Stored data entries:
####################

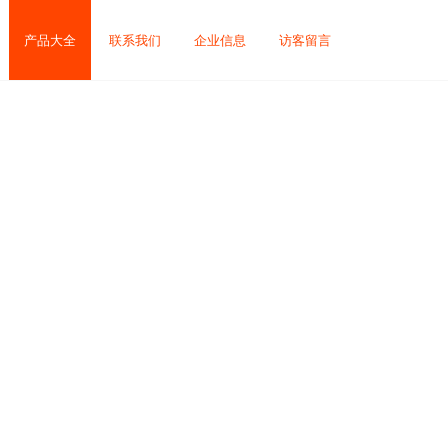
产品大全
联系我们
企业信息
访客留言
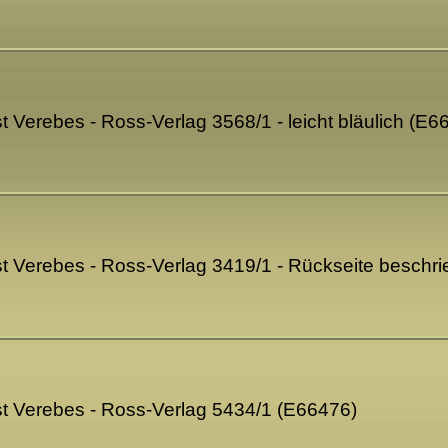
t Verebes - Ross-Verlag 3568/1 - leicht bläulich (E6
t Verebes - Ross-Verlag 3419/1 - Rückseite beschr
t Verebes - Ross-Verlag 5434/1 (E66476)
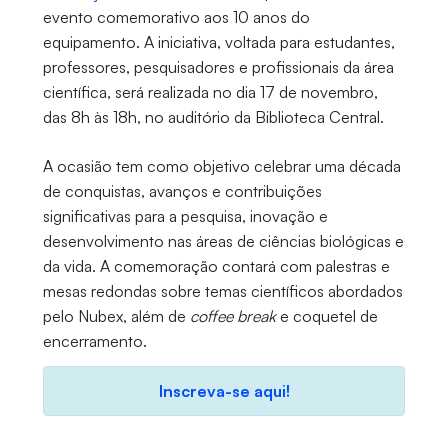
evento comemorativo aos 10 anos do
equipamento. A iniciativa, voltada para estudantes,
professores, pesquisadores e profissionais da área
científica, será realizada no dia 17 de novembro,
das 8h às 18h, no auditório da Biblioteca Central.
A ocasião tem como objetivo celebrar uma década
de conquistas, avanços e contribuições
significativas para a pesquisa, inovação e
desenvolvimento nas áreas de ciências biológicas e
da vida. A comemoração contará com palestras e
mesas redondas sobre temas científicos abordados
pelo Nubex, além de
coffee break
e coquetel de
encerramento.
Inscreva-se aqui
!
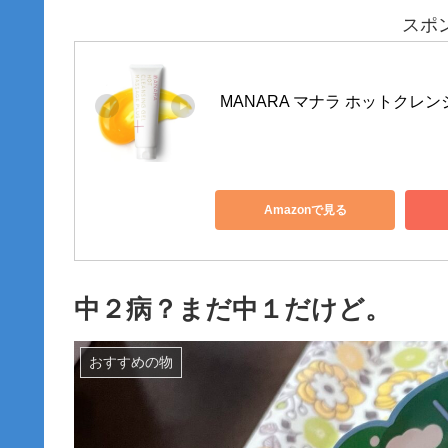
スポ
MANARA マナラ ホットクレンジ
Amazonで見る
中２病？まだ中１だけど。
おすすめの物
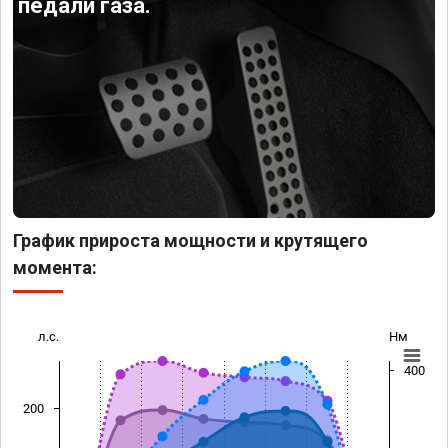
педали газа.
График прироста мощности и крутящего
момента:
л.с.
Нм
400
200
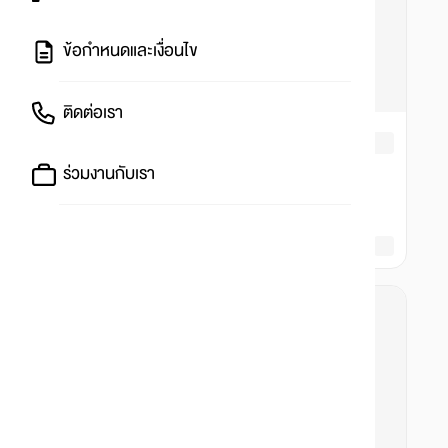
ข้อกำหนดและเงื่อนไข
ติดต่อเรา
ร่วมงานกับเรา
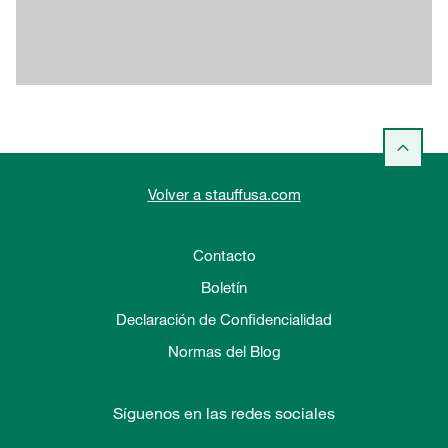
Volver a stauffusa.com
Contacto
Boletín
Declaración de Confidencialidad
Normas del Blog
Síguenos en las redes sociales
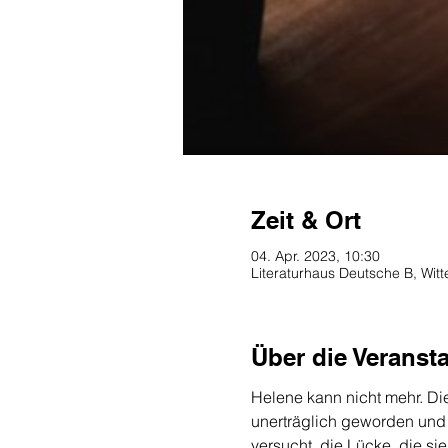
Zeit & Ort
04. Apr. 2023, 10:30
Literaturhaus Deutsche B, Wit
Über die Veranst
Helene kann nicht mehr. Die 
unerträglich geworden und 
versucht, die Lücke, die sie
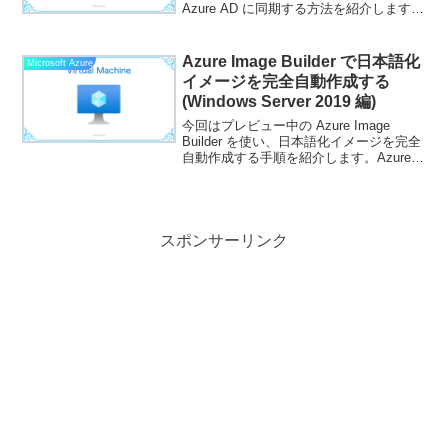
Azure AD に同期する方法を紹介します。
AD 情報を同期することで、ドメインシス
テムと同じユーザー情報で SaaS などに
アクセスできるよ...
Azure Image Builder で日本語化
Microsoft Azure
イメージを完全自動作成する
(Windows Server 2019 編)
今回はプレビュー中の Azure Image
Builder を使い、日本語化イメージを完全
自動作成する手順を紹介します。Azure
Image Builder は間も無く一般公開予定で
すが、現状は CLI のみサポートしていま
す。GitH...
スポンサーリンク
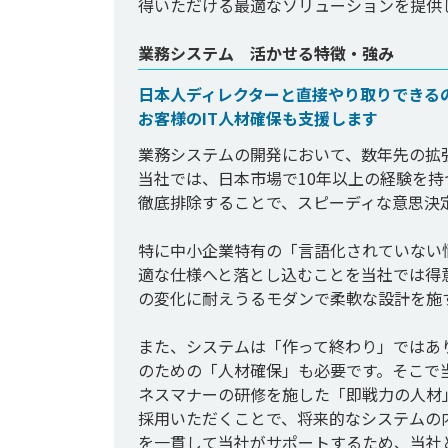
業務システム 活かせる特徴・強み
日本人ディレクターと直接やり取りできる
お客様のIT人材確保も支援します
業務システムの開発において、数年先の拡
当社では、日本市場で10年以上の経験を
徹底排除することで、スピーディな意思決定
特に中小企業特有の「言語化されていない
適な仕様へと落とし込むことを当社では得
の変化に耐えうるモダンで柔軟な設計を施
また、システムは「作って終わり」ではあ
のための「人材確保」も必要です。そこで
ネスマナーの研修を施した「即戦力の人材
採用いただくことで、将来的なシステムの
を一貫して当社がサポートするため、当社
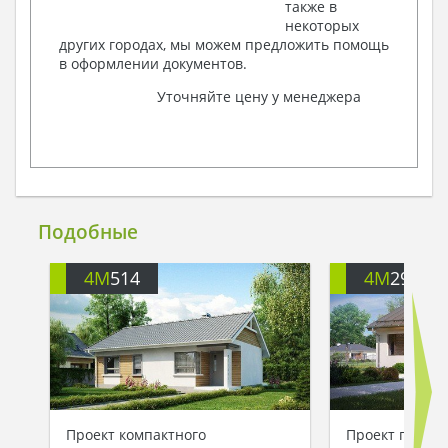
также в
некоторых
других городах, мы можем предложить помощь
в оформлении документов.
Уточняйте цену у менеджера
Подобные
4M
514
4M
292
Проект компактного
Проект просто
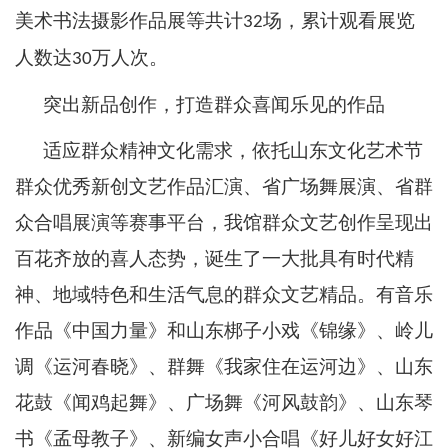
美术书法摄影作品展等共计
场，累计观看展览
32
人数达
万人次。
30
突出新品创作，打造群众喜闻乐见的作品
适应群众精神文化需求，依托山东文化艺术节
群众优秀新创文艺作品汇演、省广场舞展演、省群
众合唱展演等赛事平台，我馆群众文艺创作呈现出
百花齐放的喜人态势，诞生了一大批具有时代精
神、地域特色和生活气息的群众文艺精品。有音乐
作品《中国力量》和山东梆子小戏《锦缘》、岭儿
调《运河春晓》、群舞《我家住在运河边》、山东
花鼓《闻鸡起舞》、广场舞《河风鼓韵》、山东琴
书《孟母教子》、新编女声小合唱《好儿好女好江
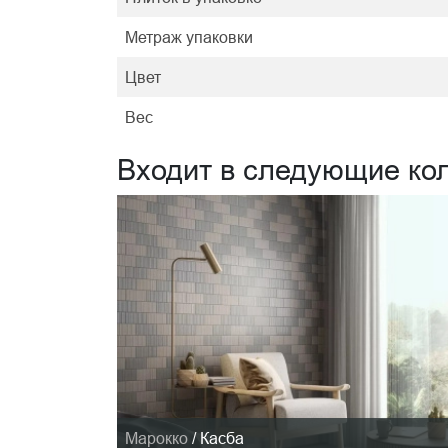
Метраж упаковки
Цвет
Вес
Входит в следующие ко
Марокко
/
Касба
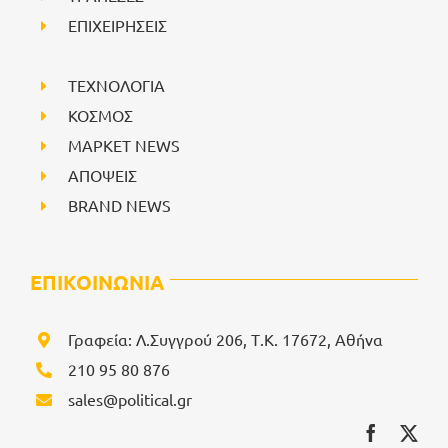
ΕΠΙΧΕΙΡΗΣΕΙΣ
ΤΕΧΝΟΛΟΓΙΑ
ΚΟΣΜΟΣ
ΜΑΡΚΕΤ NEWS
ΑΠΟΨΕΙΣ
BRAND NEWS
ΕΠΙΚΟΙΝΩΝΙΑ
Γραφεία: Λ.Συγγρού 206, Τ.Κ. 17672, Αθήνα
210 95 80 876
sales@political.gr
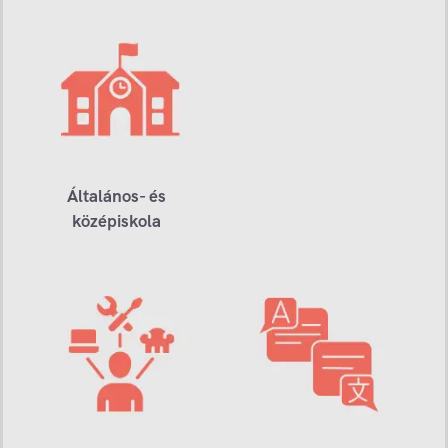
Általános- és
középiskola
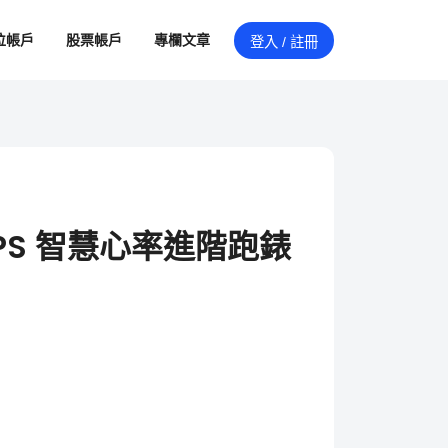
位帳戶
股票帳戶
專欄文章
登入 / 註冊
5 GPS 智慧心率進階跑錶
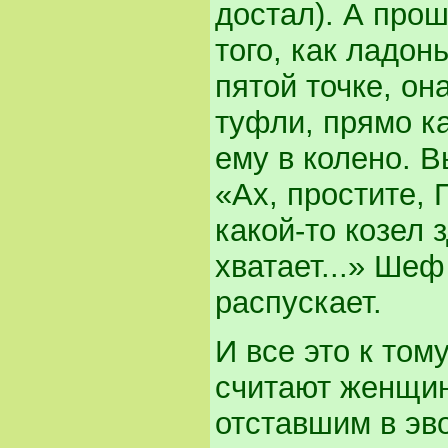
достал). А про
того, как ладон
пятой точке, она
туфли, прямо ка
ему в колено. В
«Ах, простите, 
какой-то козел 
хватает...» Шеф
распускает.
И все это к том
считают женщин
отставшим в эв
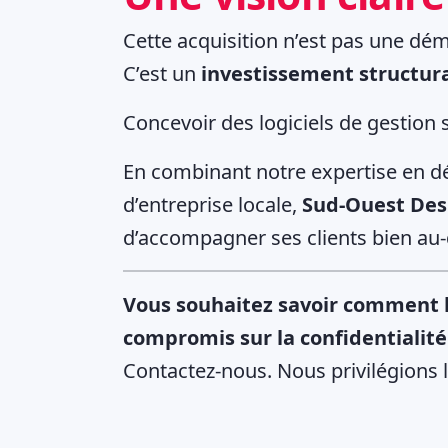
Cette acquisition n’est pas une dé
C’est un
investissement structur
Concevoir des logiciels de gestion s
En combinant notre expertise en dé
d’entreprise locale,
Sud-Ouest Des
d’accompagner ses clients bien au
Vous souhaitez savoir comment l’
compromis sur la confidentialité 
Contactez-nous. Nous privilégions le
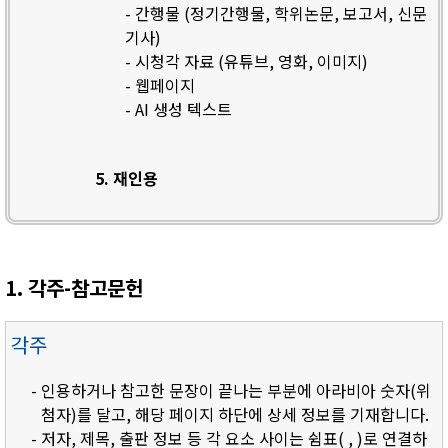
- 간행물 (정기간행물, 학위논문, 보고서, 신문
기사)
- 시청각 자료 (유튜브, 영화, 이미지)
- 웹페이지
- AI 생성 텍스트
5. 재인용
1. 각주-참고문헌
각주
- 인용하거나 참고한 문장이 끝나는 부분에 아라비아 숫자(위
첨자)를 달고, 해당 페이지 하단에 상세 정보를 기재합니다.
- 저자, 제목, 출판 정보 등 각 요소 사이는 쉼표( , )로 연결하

####################

Exercise description: Copy exactly the lines from the one containing "Builder を使い、日本語化イメージを完全" to the end of the records, both included, and leave the pictures out.

Your solution:
Builder を使い、日本語化イメージを完全
自動作成する手順を紹介します。Azure
Image Builder は間も無く一般公開予定で
すが、現状は CLI のみサポートしていま
す。GitH...
スポンサーリンク
業務システム 活かせる特徴・強み
日本人ディレクターと直接やり取りできる
お客様のIT人材確保も支援します
業務システムの開発において、数年先の拡
当社では、日本市場で10年以上の経験を
徹底排除することで、スピーディな意思決定
特に中小企業特有の「言語化されていない
適な仕様へと落とし込むことを当社では得
の変化に耐えうるモダンで柔軟な設計を施
また、システムは「作って終わり」ではあ
のための「人材確保」も必要です。そこで
ネスマナーの研修を施した「即戦力の人材
採用いただくことで、将来的なシステムの
を一貫して当社がサポートするため、当社
также в
некоторых
других городах, мы можем предложить помощь
в оформлении документов.
Уточняйте цену у менеджера
Подобные
4M
514
4M
292
Проект компактного
Проект просто
美术书法摄影作品展等共计
场，累计观看展览
32
人数达
万人次。
30
突出新品创作，打造群众喜闻乐见的作品
适应群众精神文化需求，依托山东文化艺术节
群众优秀新创文艺作品汇演、省广场舞展演、省群
众合唱展演等赛事平台，我馆群众文艺创作呈现出
百花齐放的喜人态势，诞生了一大批具有时代精
神、地域特色和生活气息的群众文艺精品。有音乐
作品《中国力量》和山东梆子小戏《锦缘》、岭儿
调《运河春晓》、群舞《我家住在运河边》、山东
花鼓《闻鸡起舞》、广场舞《河风鼓韵》、山东琴
书《孟母教子》、新编女声小合唱《好儿好女好江
Метраж упаковки
Цвет
Вес
Входит в следующие ко
Марокко
/
Касба
ΕΠΙΧΕΙΡΗΣΕΙΣ
ΤΕΧΝΟΛΟΓΙΑ
ΚΟΣΜΟΣ
ΜΑΡΚΕΤ NEWS
ΑΠΟΨΕΙΣ
BRAND NEWS
ΕΠΙΚΟΙΝΩΝΙΑ
Γραφεία: Λ.Συγγρού 206, Τ.Κ. 17672, Αθήνα
210 95 80 876
sales@political.gr
Általános- és
középiskola
位帳戶
股票帳戶
專欄文章
登入 / 註冊
5 GPS 智慧心率進階跑錶
достал). А про
того, как ладон
пятой точке, она
туфли, прямо ка
ему в колено. В
«Ах, простите, 
какой-то козел 
хватает...» Шеф
распускает.
И все это к том
считают женщин
отставшим в эв
Cette acquisition n’est pas une dé
C’est un
investissement structur
Concevoir des logiciels de gestion s
En combinant notre expertise en dé
d’entreprise locale,
Sud-Ouest Des
d’accompagner ses clients bien au
Vous souhaitez savoir comment l’
compromis sur la confidentialité 
Contactez-nous. Nous privilégions le
- 간행물 (정기간행물, 학위논문, 보고서, 신문
기사)
- 시청각 자료 (유튜브, 영화, 이미지)
- 웹페이지
- AI 생성 텍스트
5. 재인용
1. 각주-참고문헌
각주
- 인용하거나 참고한 문장이 끝나는 부분에 아라비아 숫자(위
첨자)를 달고, 해당 페이지 하단에 상세 정보를 기재합니다.
- 저자, 제목, 출판 정보 등 각 요소 사이는 쉼표( , )로 연결하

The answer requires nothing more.